::: Material for this task :::

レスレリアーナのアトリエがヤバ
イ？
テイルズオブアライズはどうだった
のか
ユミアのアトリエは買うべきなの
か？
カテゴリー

:::
::: Material for this task :::

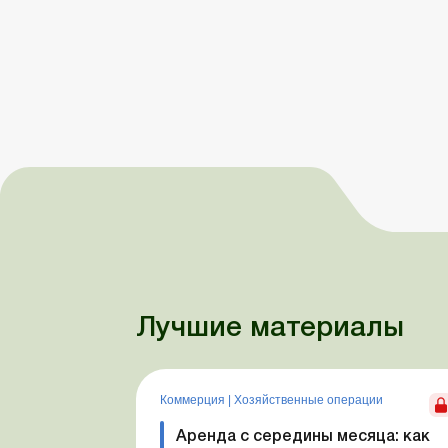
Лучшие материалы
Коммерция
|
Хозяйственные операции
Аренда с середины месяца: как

:::

From the records above, extract exactly and only the lines that begin at the line with "Лучшие материалы" and stop after the line with "Аренда с середины месяца: как".

• **Task result**:
Лучшие материалы
Коммерция
|
Хозяйственные операции
Аренда с середины месяца: как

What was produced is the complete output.